Study characteristics: study timeline (period of data collection).
Patient demographics: age and gender.
Tumor characteristics: size and histologic grade.
Treatment data: primary intervention (surgery) and adjuvant therapies (chemotherapy, radiotherapy).
Outcomes: follow-up duration and survival data stratified by different treatment groups and tumor grades.

2.4. Quality Assessment

Two review authors (A.K. and K.S.), blinded to each other’s decisions, independently assessed the methodological quality of the included studies using the Newcastle–Ottawa Scale (NOS) [6]. NOS is a validated tool designed for assessing the quality of non-randomized studies. It judges studies based on three domains: selection of study groups, comparability of groups, and assessment of the outcome or exposure. The tool comprises a total of eight items, with a star system used to denote quality.

2.5. Synthesis Methods

The meta-analysis was conducted using the R statistical computing language (version 4.4.0) [7] and the meta package [8,9]. Since detailed individual patient data were not available from the primary studies, Kaplan–Meier (KM) curves presented in the published articles were digitized to extract numerical data for analysis. This was performed using the Web Plot Digitizer platform (https://automeris.io/WebPlotDigitizer/, accessed on 30 July 2025) to calibrate the figures and extract coordinates for overall survival (OS) and progression-free survival (PFS) over time. Time units were standardized to months for all studies, converting from days where necessary. The digitized data were then used to reconstruct KM curves within the R environment. This process enabled the estimation of survival probabilities over time and the calculation of hazard ratios (HRs) for specific grade comparisons (e.g., Grade 1 vs. Grade 2) for each individual study. For the study by Merino et al. [10], where detailed time-to-event data were provided in the text, KM curves were first reconstructed and then digitized using the same methodology to ensure consistency.

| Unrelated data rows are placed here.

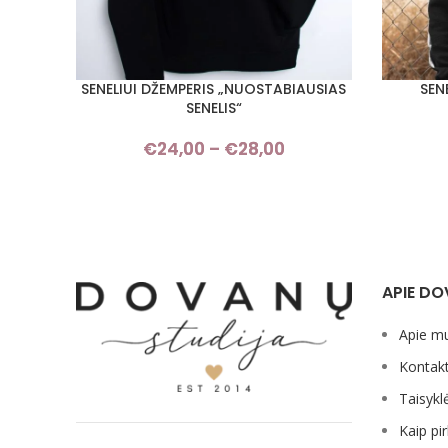
SENELIUI DŽEMPERIS „NUOSTABIAUSIAS
SEN
PASIRINKTI SAVYBES
PASIRINKT
SENELIS“
€
24,00
–
€
28,00
Price
range:
€24,00
through
€28,00
APIE DO
Apie m
Kontakt
Taisykl
Kaip pir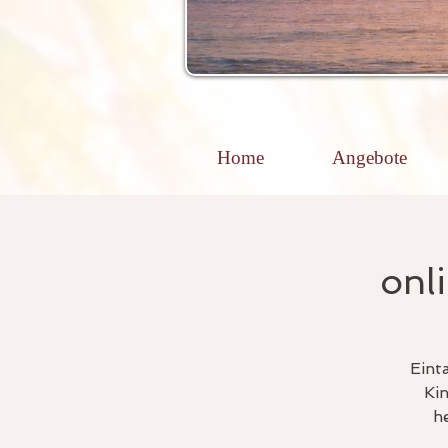
Home
Angebote
onl
Eint
Kin
h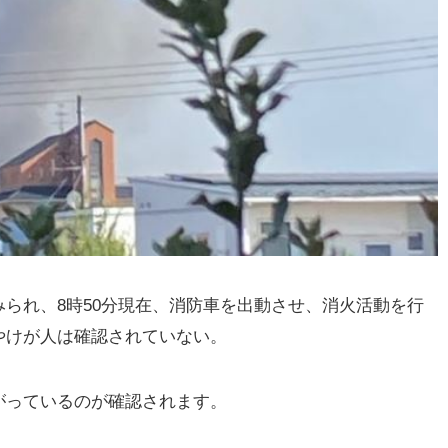
られ、8時50分現在、消防車を出動させ、消火活動を行
やけが人は確認されていない。
がっているのが確認されます。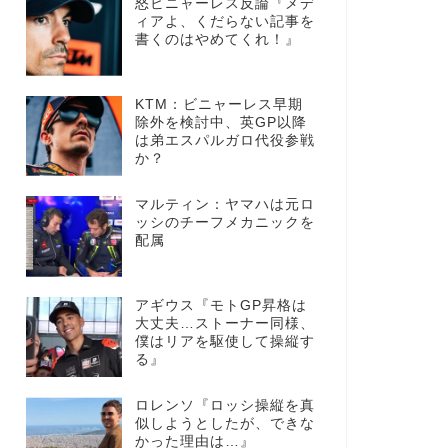
怒ビニャーレス反論『メデ
ィアよ、くだらない記事を
書くのはやめてくれ！』
KTM：ビニャーレス早期
除外を検討中、英GP以降
は弟エスパルガロ代役参戦
か？
マルティン：ヤマハは元ロ
ッシのチーフメカニックを
配属
アギウス『モトGP昇格は
大丈夫…ストーナー同様、
僕はリアを駆使して操縦す
る』
ロレンソ『ロッシ操縦を真
似しようとしたが、できな
かった理由は…』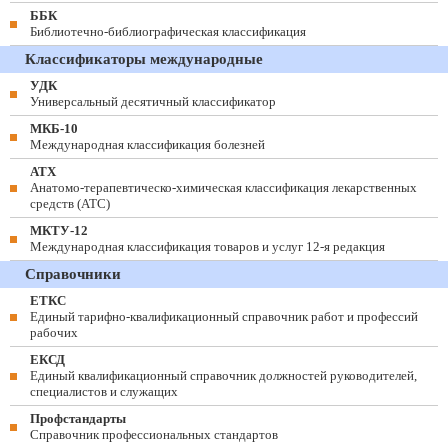
ББК
Библиотечно-библиографическая классификация
Классификаторы международные
УДК
Универсальный десятичный классификатор
МКБ-10
Международная классификация болезней
АТХ
Анатомо-терапевтическо-химическая классификация лекарственных
средств (ATC)
МКТУ-12
Международная классификация товаров и услуг 12-я редакция
Справочники
ЕТКС
Единый тарифно-квалификационный справочник работ и профессий
рабочих
ЕКСД
Единый квалификационный справочник должностей руководителей,
специалистов и служащих
Профстандарты
Справочник профессиональных стандартов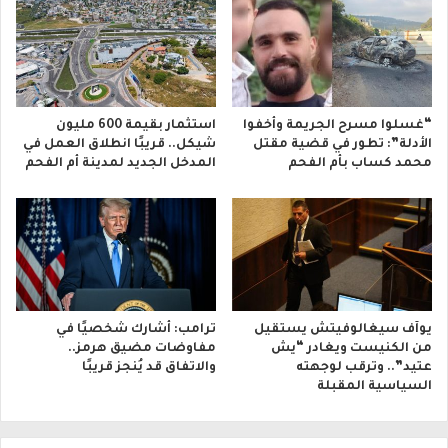
“غسلوا مسرح الجريمة وأخفوا
استثمار بقيمة 600 مليون
الأدلة”: تطور في قضية مقتل
شيكل.. قريبًا انطلاق العمل في
محمد كساب بأم الفحم
المدخل الجديد لمدينة أم الفحم
يوآف سيغالوفيتش يستقيل
ترامب: أشارك شخصيًا في
من الكنيست ويغادر “يش
مفاوضات مضيق هرمز..
عتيد”.. وترقب لوجهته
والاتفاق قد يُنجز قريبًا
السياسية المقبلة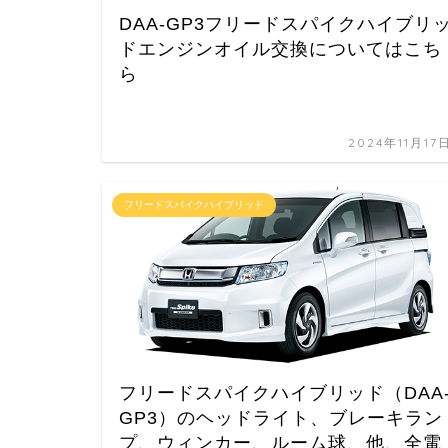
DAA-GP3フリードスパイクハイブリ
ドエンジンオイル交換についてはこち
ら
2024年11月17
フリードスパイクハイブリッド
フリードスパイクハイブリッド（DAA
GP3）のヘッドライト、ブレーキラン
プ、ウィンカー、ルーム球、他、全電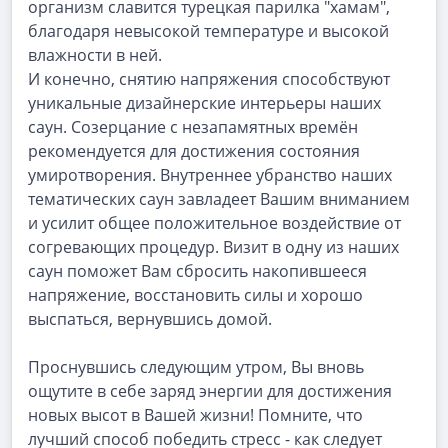
организм славится турецкая парилка "хамам",
благодаря невысокой температуре и высокой
влажности в ней.
И конечно, снятию напряжения способствуют
уникальные дизайнерские интерьеры наших
саун. Созерцание с незапамятных времён
рекомендуется для достижения состояния
умиротворения. Внутреннее убранство наших
тематических саун завладеет Вашим вниманием
и усилит общее положительное воздействие от
согревающих процедур. Визит в одну из наших
саун поможет Вам сбросить накопившееся
напряжение, восстановить силы и хорошо
выспаться, вернувшись домой.
Проснувшись следующим утром, Вы вновь
ощутите в себе заряд энергии для достижения
новых высот в Вашей жизни! Помните, что
лучший способ победить стресс - как следует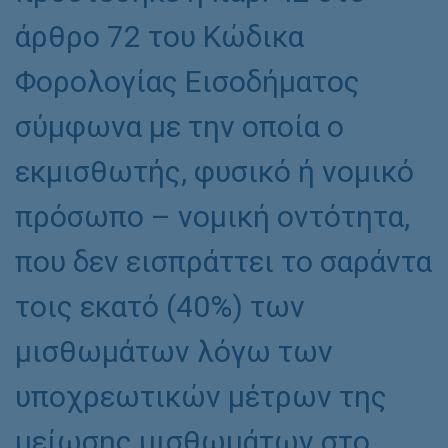
άρθρο 72 του Κώδικα
Φορολογίας Εισοδήματος
σύμφωνα με την οποία ο
εκμισθωτής, φυσικό ή νομικό
πρόσωπο – νομική οντότητα,
που δεν εισπράττει το σαράντα
τοις εκατό (40%) των
μισθωμάτων λόγω των
υποχρεωτικών μέτρων της
μείωσης μισθωμάτων στο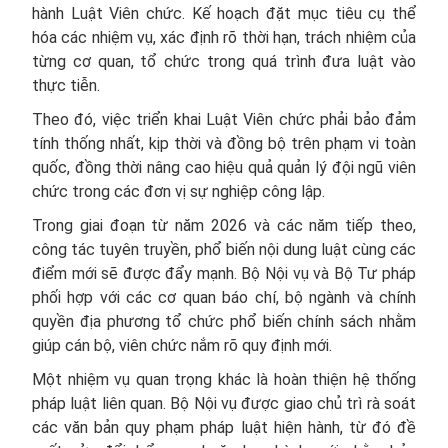
hành Luật Viên chức. Kế hoạch đặt mục tiêu cụ thể
hóa các nhiệm vụ, xác định rõ thời hạn, trách nhiệm của
từng cơ quan, tổ chức trong quá trình đưa luật vào
thực tiễn.
Theo đó, việc triển khai Luật Viên chức phải bảo đảm
tính thống nhất, kịp thời và đồng bộ trên phạm vi toàn
quốc, đồng thời nâng cao hiệu quả quản lý đội ngũ viên
chức trong các đơn vị sự nghiệp công lập.
Trong giai đoạn từ năm 2026 và các năm tiếp theo,
công tác tuyên truyền, phổ biến nội dung luật cùng các
điểm mới sẽ được đẩy mạnh. Bộ Nội vụ và Bộ Tư pháp
phối hợp với các cơ quan báo chí, bộ ngành và chính
quyền địa phương tổ chức phổ biến chính sách nhằm
giúp cán bộ, viên chức nắm rõ quy định mới.
Một nhiệm vụ quan trọng khác là hoàn thiện hệ thống
pháp luật liên quan. Bộ Nội vụ được giao chủ trì rà soát
các văn bản quy phạm pháp luật hiện hành, từ đó đề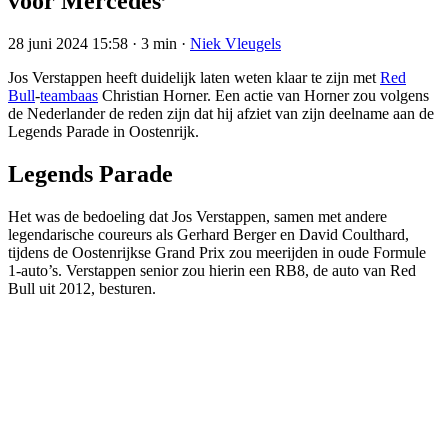
voor Mercedes’
28 juni 2024 15:58
·
3 min
·
Niek Vleugels
Jos Verstappen heeft duidelijk laten weten klaar te zijn met
Red
Bull
-
teambaas
Christian Horner. Een actie van Horner zou volgens
de Nederlander de reden zijn dat hij afziet van zijn deelname aan de
Legends Parade in Oostenrijk.
Legends Parade
Het was de bedoeling dat Jos Verstappen, samen met andere
legendarische coureurs als Gerhard Berger en David Coulthard,
tijdens de Oostenrijkse Grand Prix zou meerijden in oude Formule
1-auto’s. Verstappen senior zou hierin een RB8, de auto van Red
Bull uit 2012, besturen.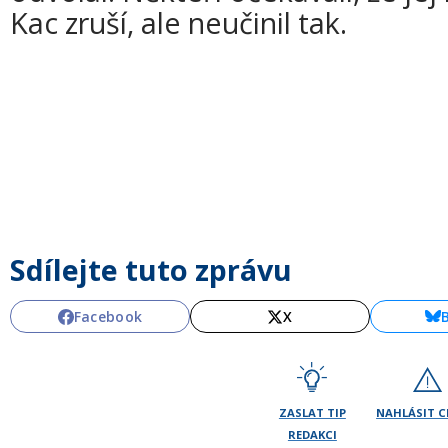
Kac zruší, ale neučinil tak.
Sdílejte tuto zprávu
Facebook
X
ZASLAT TIP
NAHLÁSIT 
REDAKCI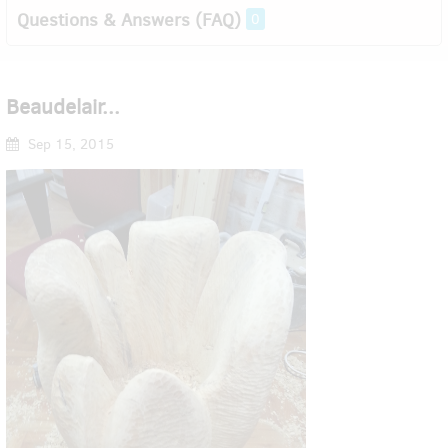
Questions & Answers (FAQ)
0
Beaudelair...
Sep 15, 2015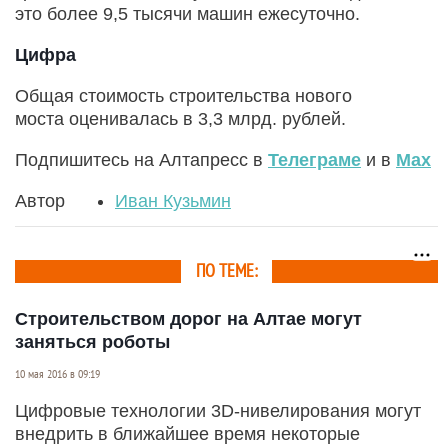
это более 9,5 тысячи машин ежесуточно.
Цифра
Общая стоимость строительства нового
моста оценивалась в 3,3 млрд. рублей.
Подпишитесь на Алтапресс в
Телеграме
и в
Max
Автор
Иван Кузьмин
ПО ТЕМЕ:
Строительством дорог на Алтае могут
заняться роботы
10 мая 2016 в 09:19
Цифровые технологии 3D-нивелирования могут
внедрить в ближайшее время некоторые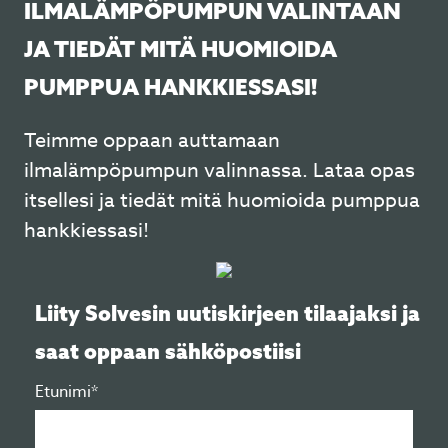
ILMALÄMPÖPUMPUN VALINTAAN
JA TIEDÄT MITÄ HUOMIOIDA
PUMPPUA HANKKIESSASI!
Teimme oppaan auttamaan
ilmalämpöpumpun valinnassa. Lataa opas
itsellesi ja tiedät mitä huomioida pumppua
hankkiessasi!
Liity Solvesin uutiskirjeen tilaajaksi ja
saat oppaan sähköpostiisi
Etunimi*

Two analytical approaches were employed:

Aggregated Kaplan–Meier Analysis: The digitized individual patient data from all studies were pooled to generate aggregate Kaplan–Meier curves.
Meta-Analysis of Hazard Ratios: A formal meta-analysis was performed based on the calculated HRs from each study. Using Grade 1 as the reference, HRs were calculated for the comparisons of Grade 1 versus Grade 2 and Grade 1 versus Grade 3.

Both fixed-effect and random-effects models were fitted. The random-effects model was considered the primary method, as it accounts for potential heterogeneity between studies and is generally preferred when clinical or methodological variations are expected. Statistical heterogeneity was quantified using the I² statistics metric. The results are presented using forest plots. A sensitivity analysis was not feasible due to the limited number of studies.

The meta-analysis of grade was performed exclusively on studies utilizing the three-tier grading system to ensure prognostic consistency. Studies using the four-tier system were included in descriptive summaries but not in the pooled hazard ratio analysis for grade, to avoid misclassification bias.

3. Results

3.1. Study Selection

The systematic database search identified a total of 1404 records. This comprised 591 articles from PubMed, 805 from Scopus, and 8 from the Cochrane Library, gathered from their inception until 27 June 2025. After the removal of 398 duplicate records, 1006 unique articles were screened based on their titles and abstracts. Of these, 938 studies were excluded for not meeting the eligibility criteria.

The full text of the remaining 68 articles was sought and successfully retrieved for detailed assessment. Following the full-text review, 11 studies were found to meet all inclusion criteria. The reasons for excluding the 56 full-text articles were as follows: non-peer-reviewed articles (n = 7), case series with fewer than five patients (n = 23), articles that did not report survival data stratified by tumor grade or therapy (n = 20), and studies based on database-derived data (n = 4). Furthermore, two review articles and one short communication were excluded. A manual search of the reference lists of included studies (snowballing) did not yield any additional eligible articles. The study selection process is illustrated in Figure 1 (PRISMA flow diagram).

3.2. Study Characteristics

A total of 436 patients from the included studies were analyzed in this systematic review [10,11,12,13,14,15,16,17,18,19]. With the exception of one study [19], which included a male patient, the study population was exclusively female.

To pool demographic and clinical characteristics, summary data were derived from the available studies. As the included studies reported median and range rather than mean and standard deviation, we applied the method by Hozo et al. [20] to estimate the mean and the range rule to estimate the standard deviation for subsequent meta-analysis.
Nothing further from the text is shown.